Great Video! 25 yrs. of AS and still kicking here! I have learned: No Nightshade Vegatables espically raw, (peppers, tomatoes, and potatoes are the worst). A low PH diet in general. Sit in a comfortable chair that your neck can lay back on, even to sleep (lazy boy). Roll up a fluffy hand towel, wet it down, 1-2 min in microwave, and hang it over neck and shoulders (repeat 5-10 times hot). Vaporize some bud for pain, relaxation. Shiatsu neck massager to dig in deep on muscles after heat.

TNF ALPHA (injections) are only treatment for AS they may cure AS about 99% take care my dear friend

hiya, I'm 28 from sussex and have had AS for ten years. Exactly the same symptoms as you, car journeys are a right pain in the legs and getting in cars is like a perculiar puzzle game everytime.
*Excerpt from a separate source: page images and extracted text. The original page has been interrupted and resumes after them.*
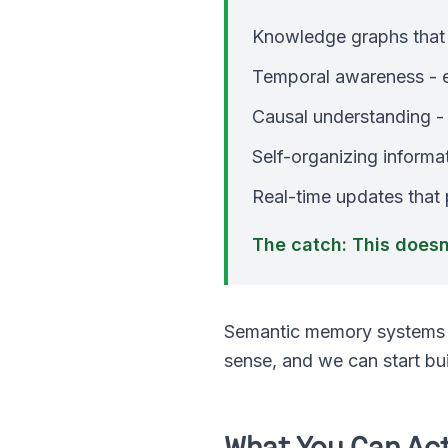
Knowledge graphs that 
Temporal awareness - ev
Causal understanding -
Self-organizing informat
Real-time updates that
The catch: This doesn'
Semantic memory systems a
sense, and we can start bu
What You Can Act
I'm active and healthy despite the fusion and refuse to pander to it or let it get me down, it's made me live my life for right now and enjoy the present for all its worth :)

I noticed that every one of my comments on this topic have been deleted, no matter where I posted them so I'll try again. Were you exposed to chemicals of any sort or did you work in a factory? I am really concerned about this because I have all of your symptoms and much worse. I live in a fluoridated city and also lived in a Canadian city for 7 years that was sprayed with Agents orange, white, and purple.
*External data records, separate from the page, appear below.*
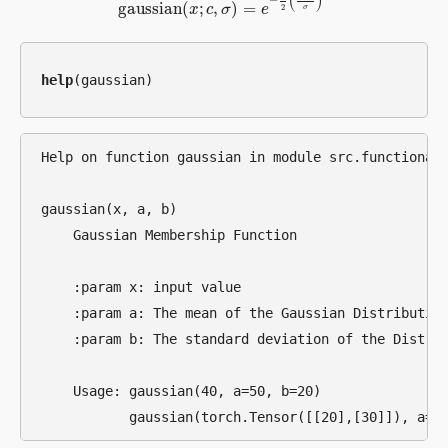
(
)
−
gaussian
(
;
,
)
=
2
x
c
σ
e
σ
gaussian
(
x
;
c
,
σ
)
=
e
−
1
2
(
x
−
c
σ
)
2
help
Help on function gaussian in module src.functional.
gaussian(x, a, b)

    Gaussian Membership Function

    :param x: input value

    :param a: The mean of the Gaussian Distribution
    :param b: The standard deviation of the Distrib
    Usage: gaussian(40, a=50, b=20)
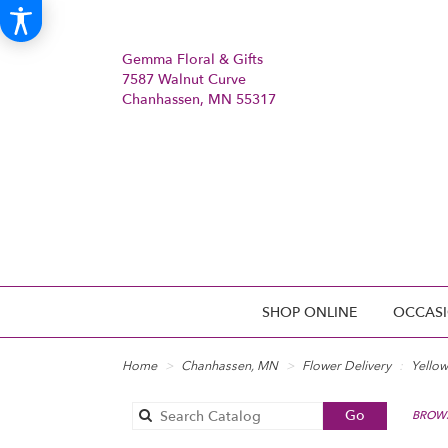
Gemma Floral & Gifts
7587 Walnut Curve
Chanhassen, MN 55317
SHOP ONLINE
OCCASI
Home
Chanhassen, MN
Flower Delivery
Yellow
Search
Go
BROWS
catalog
You're not alone my friend, ive had AS for 15 years and im only 34 !! Each day is a struggle, taking celebrex is the only thing helping me day to day but the side effects are terrible. Excersice hurts but I still do it.

BTW,

The no starch diet and weight loss DID work for me. Maybe it's psychosomatic, but who cares....

yes, stress is also a huge contributor....golf is great for me. walking 18 holes helps keep everything moving.

Not only does sneezing hurt, but when you try to suppress it, it blows your back out. So it's chest agony or back destruction.

I'm with you brother...I was diagnosed in May 06, although lived with this for many years without knowing what it was.

Its incredible; I'm writing this post as I listen to your video. I've experienced everything you have.

My family always refers to my AS as my "bad back". They have no idea...

I'm starting a Facebook group for people with AS. Search my name 4 it.

keep going brother.

thanks for this.

excercise and meditation is good for reducing stress. maybe check out some ayurvedic treatments. i will try it.

Thanks for the testimony, it's sometimes good to feel a bit less lonely facing this burden.